Recently, the Standards Review Committee of the ABA announced that it will be proposing a change to ABA Standard 316, which governs the minimum bar exam passage rate that a law school must show in order to remain accredited. As has been reported elsewhere, the current rule provides law schools with a number of ways to demonstrate compliance. The proposed rule streamlines the path to compliance. Under the proposal, 75% of a school’s graduates who took a bar exam must pass within two years of graduation. First-time bar passage will still be reported on a school’s Standard 509 report.
It is important to put this proposal into a broader context:
- A declining applicant pool has led some schools to lower admissions standards.
- Critics have argued that some law schools are admitting students who have little to no hope of passing the bar exam, at least not on the first attempt.
- There has been public bickering between some deans and the National Conference of Bar Examiners about who is to blame for recent declines in bar passage nationwide, with the former blaming the test, and the latter blaming law schools for lowering admissions standards.
I argue that, along the way, there has been a silent rethinking of how we view the bar exam. Many schools take great pride in their bar passage rates, as they reflect well on their programs of legal education. In the past, a school’s bar exam passage rate was thought to be the measure of knowledge acquired in law school. But there are a few reasons why the bar exam does not fully assess the learning that goes on in law school:
- The bar exam tests a narrow range of topics (here is the multistate essay subject list) and requires a limited number of skills (principally analysis and writing). This is not to say that these topics and skills aren’t important—they are. But they don’t compass the full range of skills, knowledge, and values that law schools seek to engrain in their students and for which we are responsible for assessing (e.g., oral communication skills, legal research, interpersonal skills, and doctrinal subjects not covered on the bar exam).

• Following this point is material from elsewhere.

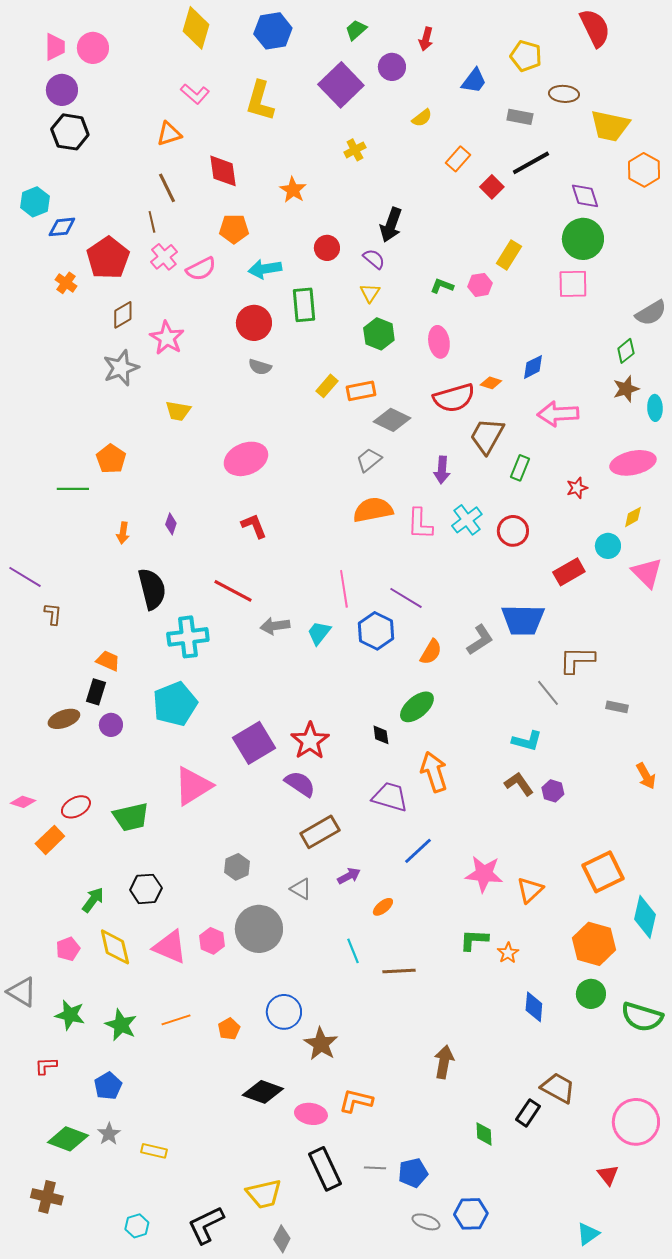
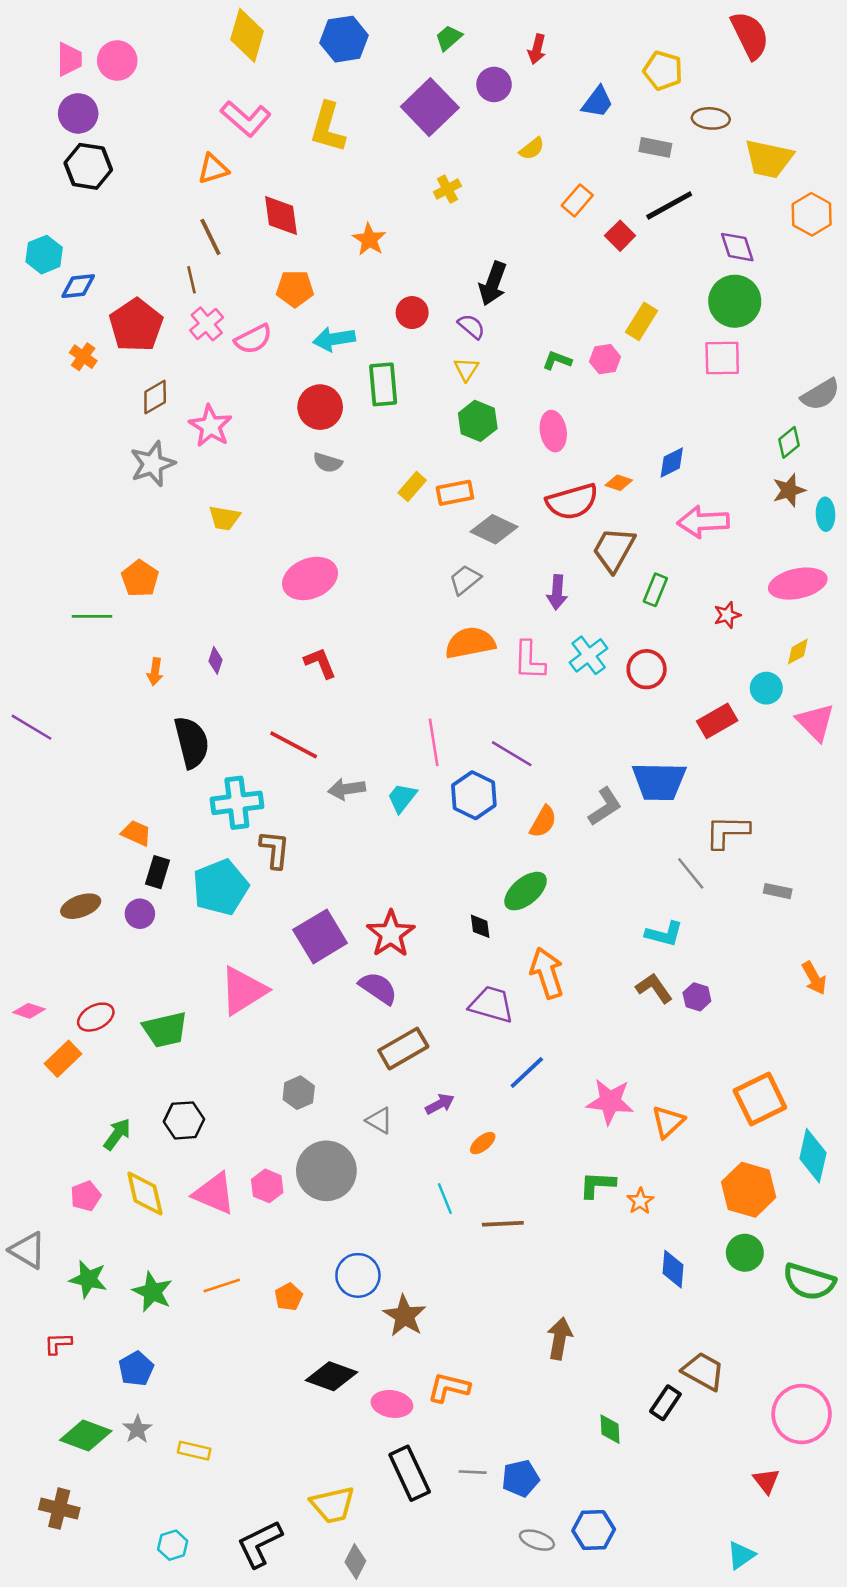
pink L-shape: (195, 94) -> (246, 118), size x1.4
brown L-shape: (53, 614) -> (275, 849), moved, size x1.4
black rectangle: (96, 692) -> (158, 872), moved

- Preparing for the bar exam requires intensive study (i.e., “cramming”) in the weeks after graduation, usually with reliance on a commercial bar preparation company. Success or failure on the bar exam has a lot to do with the studying that occurs during this period.
- Like any high stakes standardized test, it is subject to criticism that it does not effectively test the subjects and skills that it purports to assess.
For these reasons, I argue that it is better to conceptualize the bar exam as a gatekeeping device, designed to ensure a certain minimal competency of the most essential knowledge and skills of a recent graduate. It should not be considered the final word on what a student did or did not learn in law school, since the range of what the exam tests is narrow.
So, back to the ABA Standards Review Committee’s recommendation. The proposal should be put into a broader context of learning outcomes assessment and reforms within the ABA. The proposal has less to do with assessing student learning and more about consumer protection, a recognition that the bar exam serves a gatekeeping function and that students (good consumers) should be well-informed of whether they are likely to clear that hurdle or not. Rather than relying on the bar exam as one of two outcomes—the other being employment—to measure student learning during law school, the ABA and law schools can now point to other, independent processes of assessing learning: i.e., the processes laid out in Standards 301, 302, 314, and 315.
This is not to say that the bar exam cannot provide valuable data on student learning, but it is no longer the sole measurement of student learning. Now, law schools are required to have robust, transparent processes for showing evidence of student learning and doing something to improve their programs of legal education with the data.